(Beginning of Data in this exercise)
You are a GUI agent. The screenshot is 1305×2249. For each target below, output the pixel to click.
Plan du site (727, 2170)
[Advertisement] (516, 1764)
(End of Data in this exercise)
(Beginning of Data in this exercise)
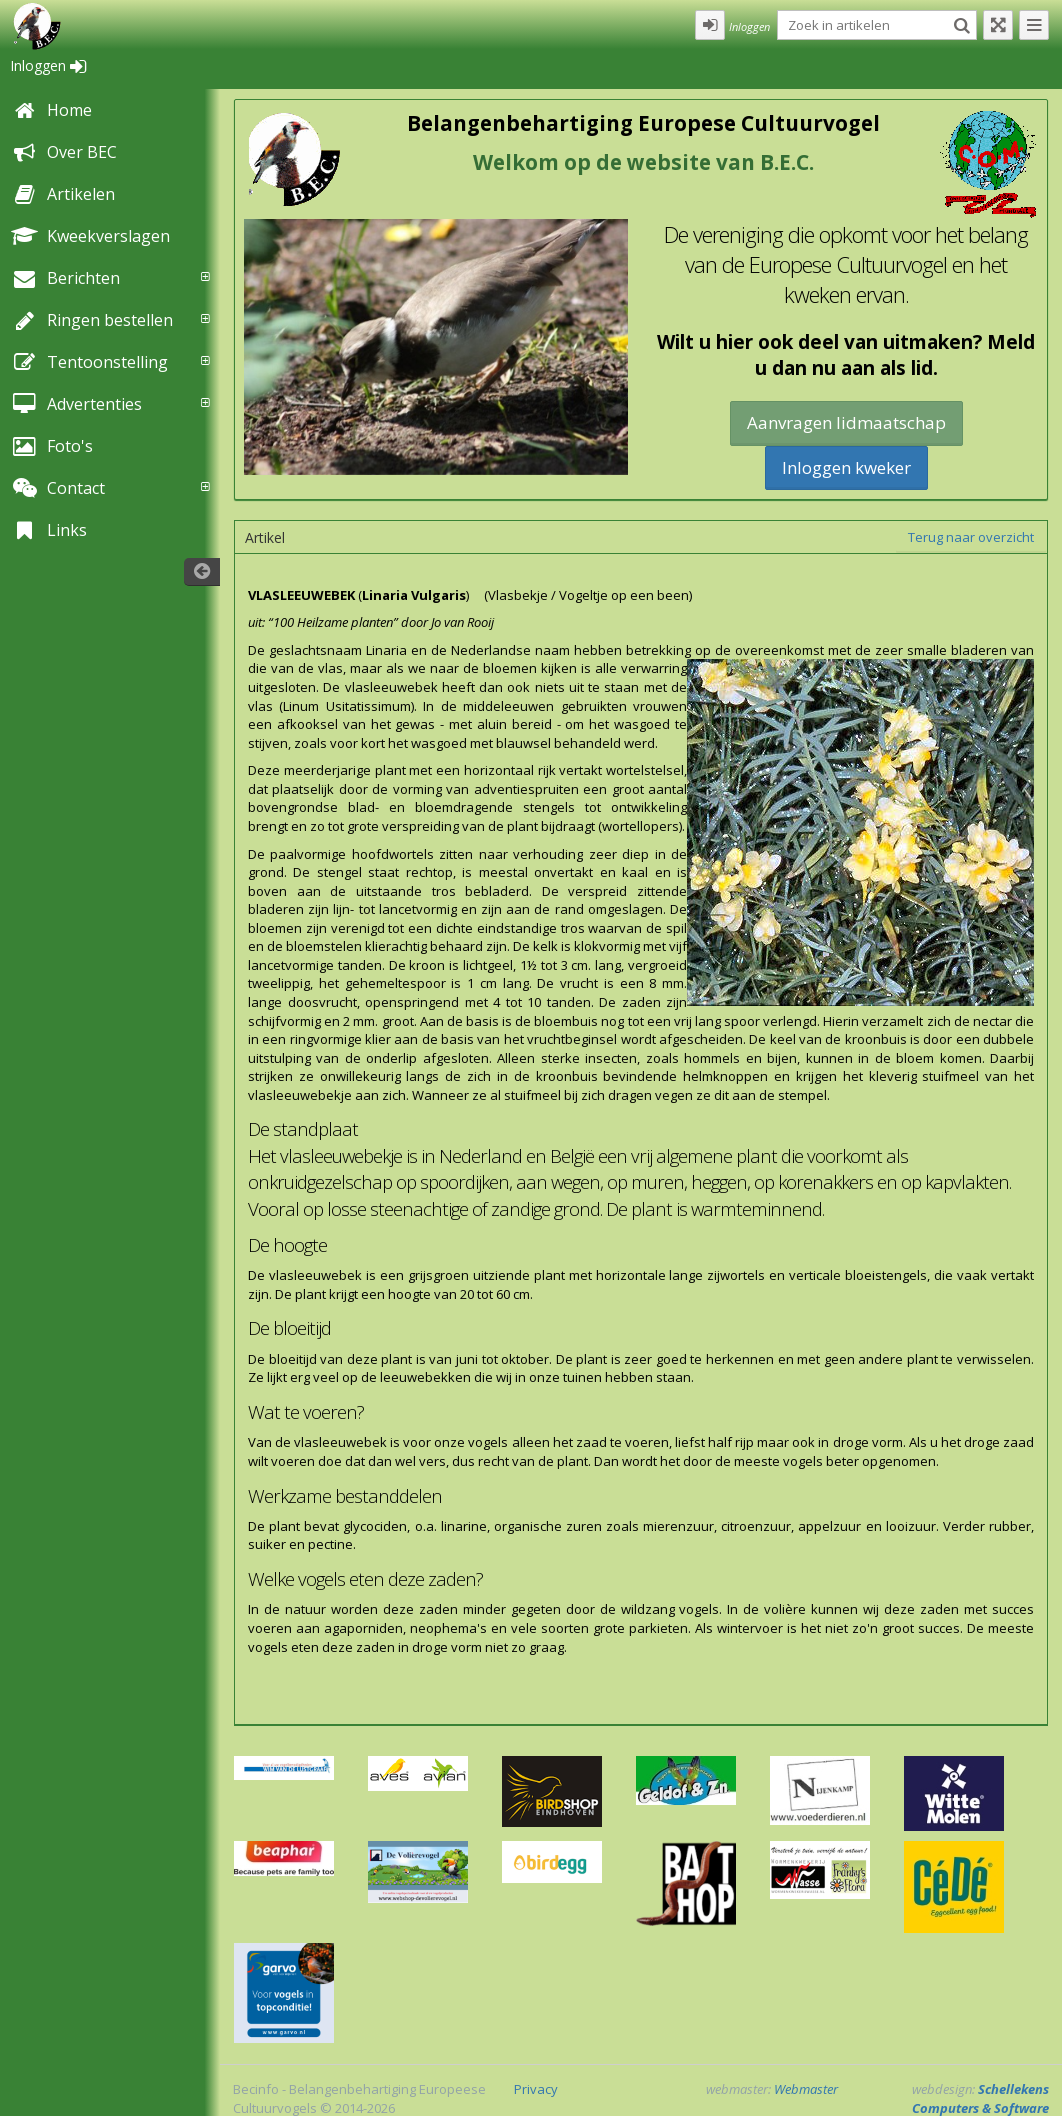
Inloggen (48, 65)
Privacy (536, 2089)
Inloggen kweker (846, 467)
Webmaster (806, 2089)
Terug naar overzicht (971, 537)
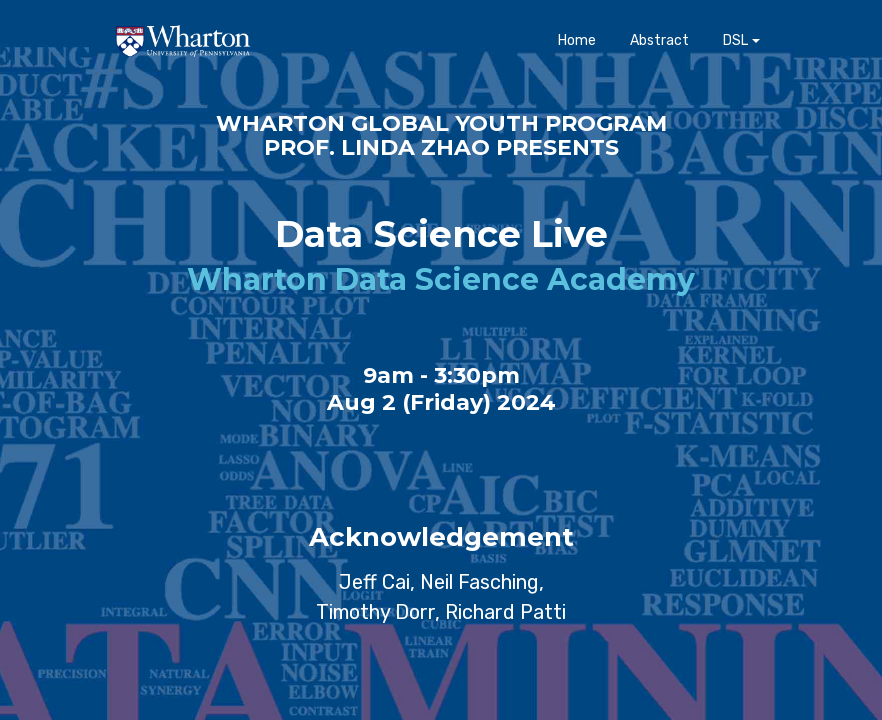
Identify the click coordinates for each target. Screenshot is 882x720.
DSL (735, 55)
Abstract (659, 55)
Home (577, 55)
(End of Data in this exercise)
Directions.
The material above holds pictures; leave them out. Repeat exactly the lines from the one containing "Terug naar overzicht (971, 537)" through the one containing "Home (577, 55)", and nothing else.

Solution for this problem.
Terug naar overzicht (971, 537)
Identify the click coordinates for each target. Screenshot is 882x720.
DSL (735, 55)
Abstract (659, 55)
Home (577, 55)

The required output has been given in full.